*Description of the task*:
Using the entries that follow, collect the lines where the word "сайта" appears.

*Listed entries*:
▽
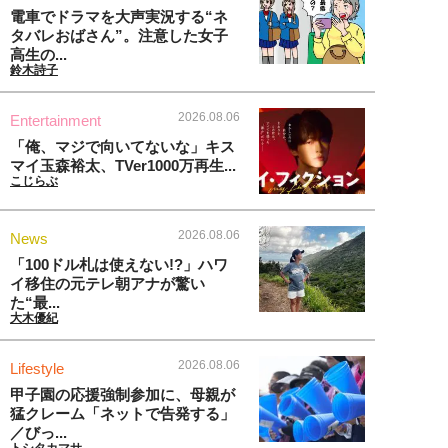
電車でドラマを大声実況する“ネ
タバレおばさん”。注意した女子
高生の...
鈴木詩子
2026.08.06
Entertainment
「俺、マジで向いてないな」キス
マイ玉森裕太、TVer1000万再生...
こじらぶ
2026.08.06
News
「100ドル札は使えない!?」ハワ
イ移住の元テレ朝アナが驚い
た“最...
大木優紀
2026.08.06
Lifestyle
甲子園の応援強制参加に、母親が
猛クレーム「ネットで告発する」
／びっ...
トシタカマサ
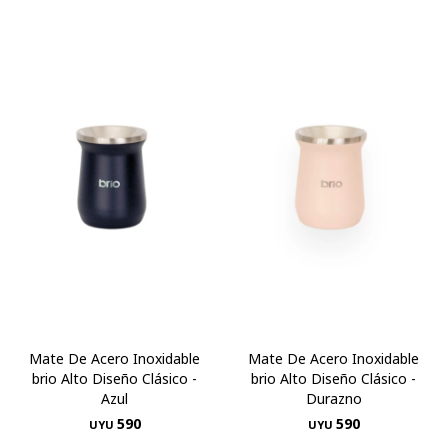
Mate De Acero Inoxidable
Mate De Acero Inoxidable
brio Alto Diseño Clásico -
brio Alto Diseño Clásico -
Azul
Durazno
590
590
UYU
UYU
△
▽
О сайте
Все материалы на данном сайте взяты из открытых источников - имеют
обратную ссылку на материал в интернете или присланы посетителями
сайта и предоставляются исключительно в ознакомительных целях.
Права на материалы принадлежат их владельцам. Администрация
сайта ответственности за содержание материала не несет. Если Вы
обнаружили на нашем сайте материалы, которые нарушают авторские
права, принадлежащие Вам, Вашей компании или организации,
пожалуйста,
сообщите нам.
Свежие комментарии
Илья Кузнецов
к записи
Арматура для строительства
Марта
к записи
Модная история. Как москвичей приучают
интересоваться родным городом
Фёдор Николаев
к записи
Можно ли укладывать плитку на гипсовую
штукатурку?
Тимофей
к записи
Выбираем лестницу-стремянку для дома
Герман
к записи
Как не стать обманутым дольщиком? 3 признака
△
▽
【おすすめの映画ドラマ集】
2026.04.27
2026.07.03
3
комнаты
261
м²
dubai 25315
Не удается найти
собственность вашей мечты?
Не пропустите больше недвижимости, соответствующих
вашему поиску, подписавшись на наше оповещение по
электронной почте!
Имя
△
*Task answer*:
сайта и предоставляются исключительно в ознакомительных целях.
сайта ответственности за содержание материала не несет. Если Вы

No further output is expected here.